El objetivo no es caldear la clase, sino conseguir el confort térmico, «esa temperatura a la que no tienes frío ni calor, estás a gustito, te encuentras apto para hacer lo que estés haciendo». Los niños alcanzan esta temperatura neutra a menos grados que los adultos porque tienen una tasa metabólica mayor. «A partir de los 15 o 16ºC los niños se encuentran bien». Esta sensación, además, varía entre individuos y regiones –depende del clima al que el organismo se haya acostumbrado–.
Ortega también recomienda que, cuando el frío extremo pase, pero persistan las bajas temperaturas, los profesores aprovechen la cara sur y este de los colegios –donde da más el sol– para dar clase al aire libre. «A partir de las 11 de la mañana, y aunque la temperatura sea de 8 o 9 ºC, el confort térmico es mayor fuera que dentro. Pasa lo mismo en las zonas árticas del planeta».
En la Comunidad Valenciana –una de las más azotadas por el frío– han querido probar una alternativa a la ventilación natural y se han hecho con 8.000 filtros HEPA que, como explica el virólogo Estanislao Nistal, no renuevan el aire, si no que pueden atrapar partículas ultrafinas –incluso virus– que estén en el aire.
Aunque Ortega opina que pueden ser útiles en situaciones específicas –zonas con altos índices de contaminación, por ejemplo–, no las tiene todas consigo: «Colocar un filtro sin haber hecho un estudio y sin llegar a comprender las necesidades reales manda un mensaje que da a entender que, con eso, cierras las ventanas y está todo arreglado. Eso no es justo ni es real», sostiene.
Durante el confinamiento, las consecuencias de la educación telemática quedaron patentes: los alumnos con menos recursos tienen así aún menos posibilidades. Por eso Ortega considera ir a la escuela como «el trabajo esencial» de los niños, que, como el de los adultos, debe mantenerse incluso aunque las circunstancias no jueguen a favor. «Hay que adaptarse, ser resilientes», anima.

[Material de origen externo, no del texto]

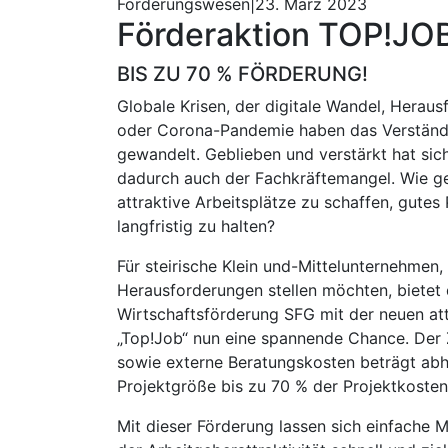
Förderungswesen|23. März 2023
Förderaktion TOP!JOB
BIS ZU 70 % FÖRDERUNG!
Globale Krisen, der digitale Wandel, Herau
oder Corona-Pandemie haben das Verständn
gewandelt. Geblieben und verstärkt hat sic
dadurch auch der Fachkräftemangel. Wie gel
attraktive Arbeitsplätze zu schaffen, gutes
langfristig zu halten?
Für steirische Klein und-Mittelunternehmen, 
Herausforderungen stellen möchten, bietet d
Wirtschaftsförderung SFG mit der neuen att
„Top!Job“ nun eine spannende Chance. Der
sowie externe Beratungskosten beträgt ab
Projektgröße bis zu 70 % der Projektkosten
Mit dieser Förderung lassen sich einfache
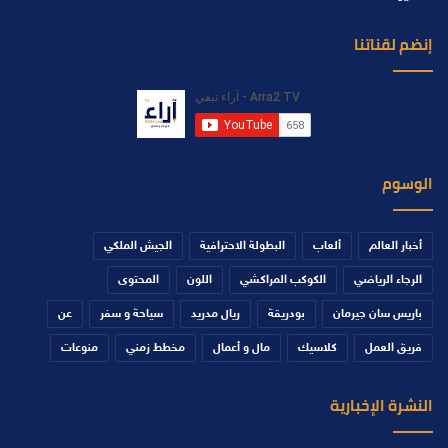
إنضم لقناتنا
الوسوم
أخبار العالم
ألعاب
البطولة الاحترافية
الجيش الملكي
الرجاء الرياضي
الكوكب المراكشي
اللون
المحتوى
باريس سان جيرمان
بودريقة
ريال مدريد
سياحة و سفر
عن
فريق العمل
كلاسيك
مال و أعمال
مخطط زمني
منوعات
النشرة الإخبارية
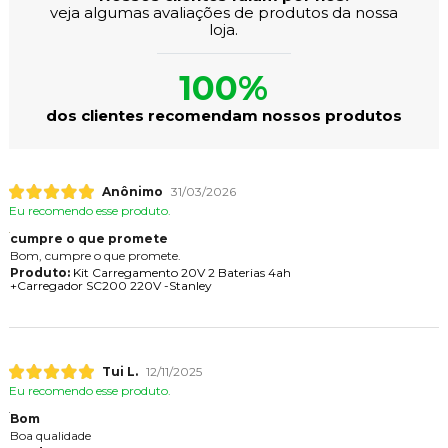
veja algumas avaliações de produtos da nossa
loja.
100%
dos clientes recomendam nossos produtos
Anônimo
31/03/2026
Eu recomendo esse produto.
cumpre o que promete
Bom, cumpre o que promete.
Produto:
Kit Carregamento 20V 2 Baterias 4ah
+Carregador SC200 220V -Stanley
Tui L.
12/11/2025
Eu recomendo esse produto.
Bom
Boa qualidade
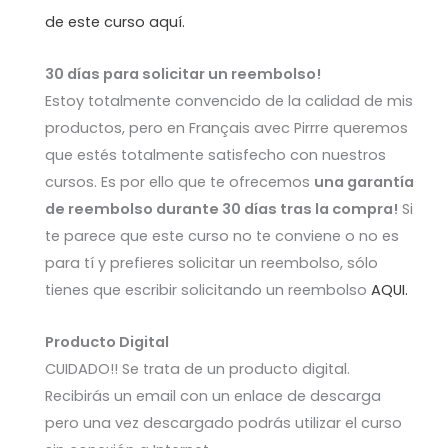
de este curso aquí.
30 días para solicitar un reembolso!
Estoy totalmente convencido de la calidad de mis
productos, pero en Français avec Pirrre queremos
que estés totalmente satisfecho con nuestros
cursos. Es por ello que te ofrecemos
una garantía
de reembolso durante 30 días tras la compra!
Si
te parece que este curso no te conviene o no es
para tí y prefieres solicitar un reembolso, sólo
tienes que escribir solicitando un reembolso
AQUI.
Producto Digital
CUIDADO!! Se trata de un producto digital.
Recibirás un email con un enlace de descarga
pero una vez descargado podrás utilizar el curso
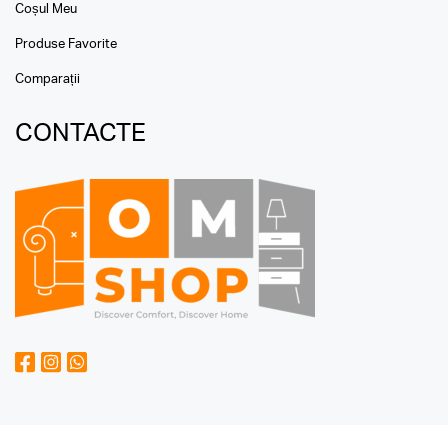
Coșul Meu
Produse Favorite
Comparații
CONTACTE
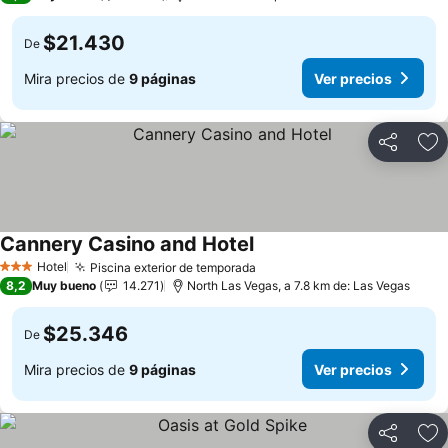
$21.430
De
Mira precios de
9 páginas
Ver precios
Compartir
Ag
Cannery Casino and Hotel
Ver precios
Hotel
Piscina exterior de temporada
Ver precios
3 Estrellas
8,2
Muy bueno
14.271
North Las Vegas, a 7.8 km de: Las Vegas
$25.346
De
Mira precios de
9 páginas
Ver precios
Compartir
Ag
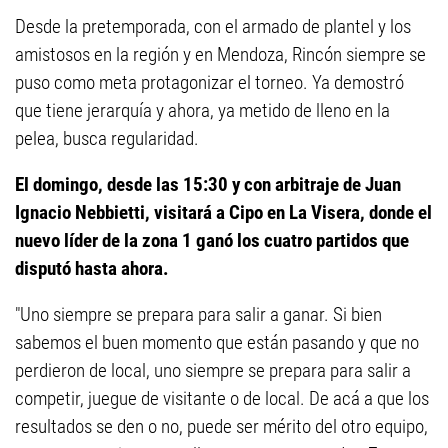
Desde la pretemporada, con el armado de plantel y los
amistosos en la región y en Mendoza, Rincón siempre se
puso como meta protagonizar el torneo. Ya demostró
que tiene jerarquía y ahora, ya metido de lleno en la
pelea, busca regularidad.
El domingo, desde las 15:30 y con arbitraje de Juan
Ignacio Nebbietti, visitará a Cipo en La Visera, donde el
nuevo líder de la zona 1 ganó los cuatro partidos que
disputó hasta ahora.
"Uno siempre se prepara para salir a ganar. Si bien
sabemos el buen momento que están pasando y que no
perdieron de local, uno siempre se prepara para salir a
competir, juegue de visitante o de local. De acá a que los
resultados se den o no, puede ser mérito del otro equipo,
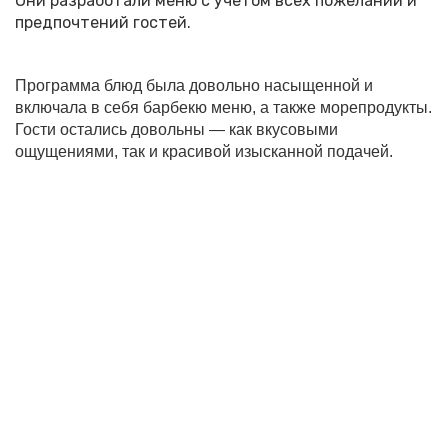
Они разработали меню с учетом всех пожеланий и
предпочтений гостей.
Программа блюд была довольно насыщенной и
включала в себя барбекю меню, а также морепродукты.
Гости остались довольны — как вкусовыми
ощущениями, так и красивой изысканной подачей.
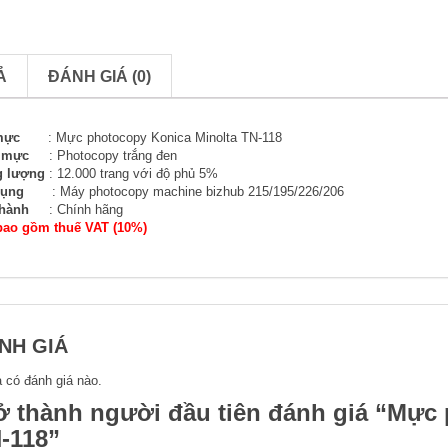
Ả
ĐÁNH GIÁ (0)
mực
: Mực photocopy Konica Minolta TN-118
i mực
: Photocopy trắng đen
 lượng
: 12.000 trang với độ phủ 5%
dụng
: Máy photocopy machine bizhub 215/195/226/206
hành
: Chính hãng
bao gồm thuế VAT (10%)
NH GIÁ
 có đánh giá nào.
ở thành người đầu tiên đánh giá “Mực
-118”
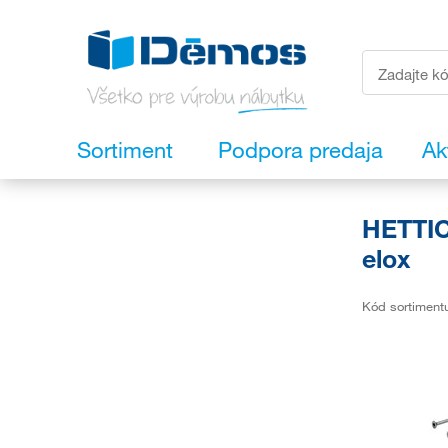
Sortiment
Podpora predaja
Ak
HETTIC
elox
Kód sortiment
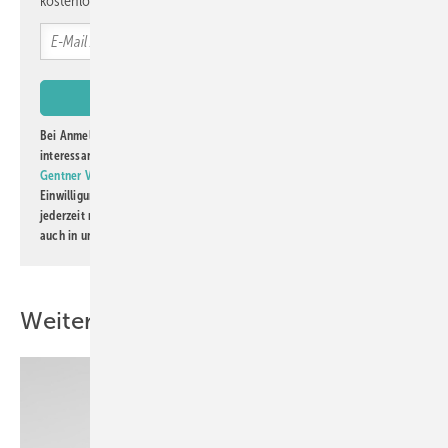
kostenlos direkt ins Postfach.
Bei Anmeldung zu diesem Newsletter bin ich damit einverstanden, über
interessante Verlags- und Online-Angebote
der Marken der Alfons W.
Gentner Verlag GmbH & Co. KG
informiert zu werden. Diese
Einwilligung kann ich jederzeit widerrufen und eine Abmeldung ist
jederzeit möglich. Informationen zum Umgang mit Daten finden Sie
auch in unserer
Datenschutzerklärung
.
Weitere Inhalte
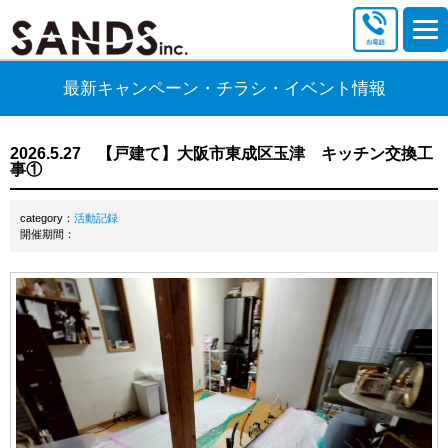
最新キャンペーン・チラシ・イベント情報
2026.5.27 【戸建て】大阪市東成区玉津 キッチン交換工
事①
category：
活動記録
開催期間：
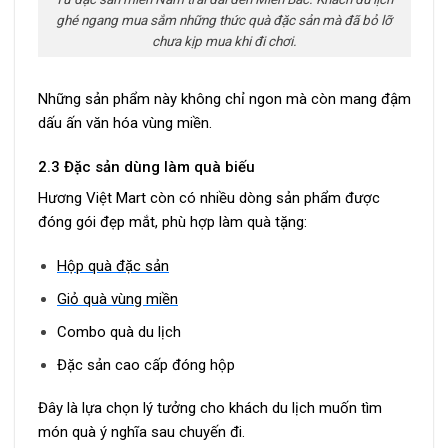
ghé ngang mua sắm những thức quà đặc sản mà đã bỏ lỡ
chưa kịp mua khi đi chơi.
Những sản phẩm này không chỉ ngon mà còn mang đậm
dấu ấn văn hóa vùng miền.
2.3 Đặc sản dùng làm quà biếu
Hương Việt Mart còn có nhiều dòng sản phẩm được
đóng gói đẹp mắt, phù hợp làm quà tặng:
Hộp quà đặc sản
Giỏ quà vùng miền
Combo quà du lịch
Đặc sản cao cấp đóng hộp
Đây là lựa chọn lý tưởng cho khách du lịch muốn tìm
món quà ý nghĩa sau chuyến đi.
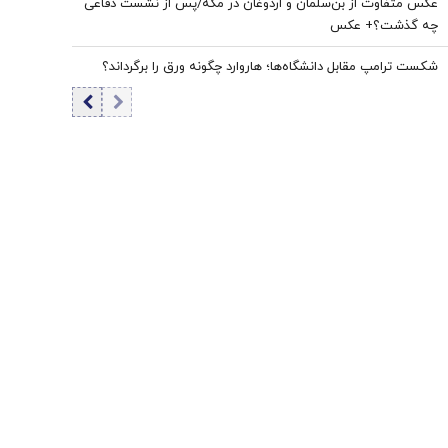
عکس متفاوت از بن‌سلمان و اردوغان در مکه/پس از نشست دفاعی
چه گذشت؟+ عکس
شکست ترامپ مقابل دانشگاه‌ها؛ هاروارد چگونه ورق را برگرداند؟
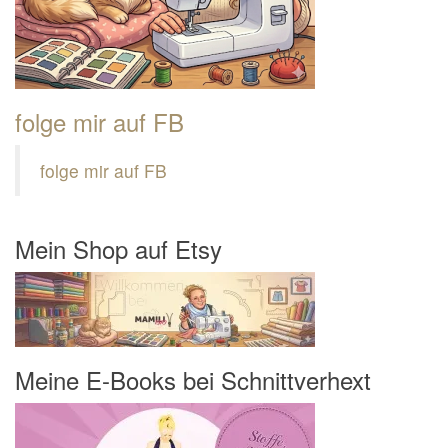
folge mir auf FB
folge mir auf FB
Mein Shop auf Etsy
Meine E-Books bei Schnittverhext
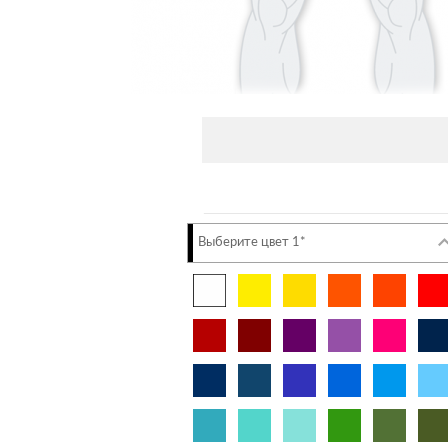
Выберите цвет 1*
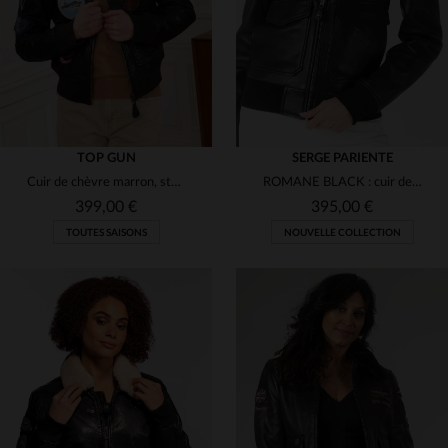
TOP GUN
SERGE PARIENTE
Cuir de chèvre marron, style aviateur moderne et coupe ajustée.
ROMANE BLACK : cuir de mouton, col shearling amovible, style aviateur.
399,00 €
395,00 €
TOUTES SAISONS
NOUVELLE COLLECTION
TAILLES DISPONIBLES
TAILLES DISPONIBLES
XL
2XL
S
M
L
XL
2XL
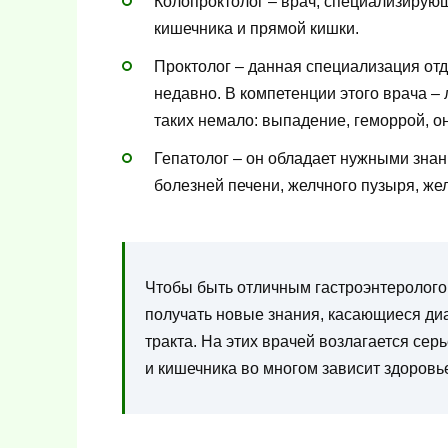
Колопроктолог – врач, специализирующ
кишечника и прямой кишки.
Проктолог – данная специализация отд
недавно. В компетенции этого врача –
таких немало: выпадение, геморрой, о
Гепатолог – он обладает нужными знан
болезней печени, желчного пузыря, ж
Чтобы быть отличным гастроэнтеролого
получать новые знания, касающиеся ди
тракта. На этих врачей возлагается серь
и кишечника во многом зависит здоровье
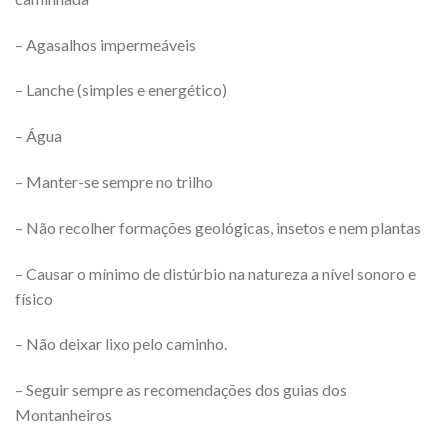
– Agasalhos impermeáveis
– Lanche (simples e energético)
– Água
– Manter-se sempre no trilho
– Não recolher formações geológicas, insetos e nem plantas
– Causar o mínimo de distúrbio na natureza a nível sonoro e
físico
– Não deixar lixo pelo caminho.
– Seguir sempre as recomendações dos guias dos
Montanheiros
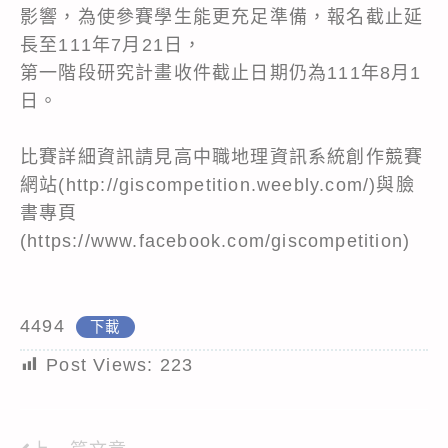
影響，為使參賽學生能更充足準備，報名截止延
長至111年7月21日，
第一階段研究計畫收件截止日期仍為111年8月1
日。
比賽詳細資訊請見高中職地理資訊系統創作競賽
網站(http://giscompetition.weebly.com/)與臉
書專頁
(https://www.facebook.com/giscompetition)
4494
下載
Post Views:
223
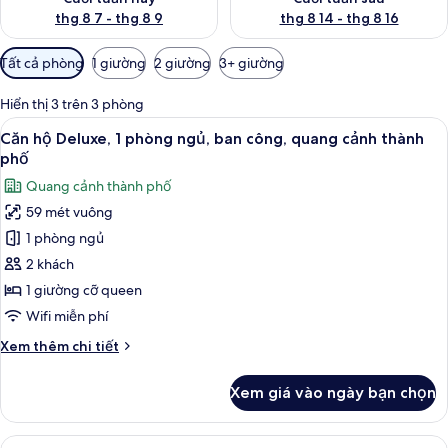
thg 8 7 - thg 8 9
thg 8 14 - thg 8 16
Bộ
Tất cả phòng
1 giường
2 giường
3+ giường
lọc
có
Hiển thị 3 trên 3 phòng
thể
Xem
Căn hộ Deluxe, 1 phòng ngủ, ban cô
8
Căn hộ Deluxe, 1 phòng ngủ, ban công, quang cảnh thành
dùng
tất
phố
để
cả
lọc
Quang cảnh thành phố
ảnh
tìm
59 mét vuông
Căn
phòng
1 phòng ngủ
hộ
Deluxe,
2 khách
1
1 giường cỡ queen
phòng
Wifi miễn phí
ngủ,
Chi
Xem thêm chi tiết
ban
tiết
công,
khác
Xem giá vào ngày bạn chọn
của
quang
Căn
cảnh
hộ
Xem
Căn hộ Deluxe, 2 phòng ngủ, ban công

Sin embargo, es consciente de que para conseguir esta adaptabilidad hay todavía un largo camino por recorrer. Los niños, a diferencia de los adultos, no tienen una ley de salud laboral y un marco regulador que protege su entorno de trabajo. «Los niños están yendo a la escuela en edificios que tienen 70, 80 o 100 años, pueden estar al lado de avenidas o ramblas, de zonas contaminadas o grandes autovías con presión de tráfico. Estos días estamos hablando de frío, pero el problema en España es que tenemos a niños durante meses con más de 30 grados en el aula, y eso sí que es insoportable», expone. Por eso, Juan Antonio ha dedicado su carrera a mejorar esta realidad a través de lo que se conoce como salud ambiental escolar –«uno de los grandes desafíos de esta década»–.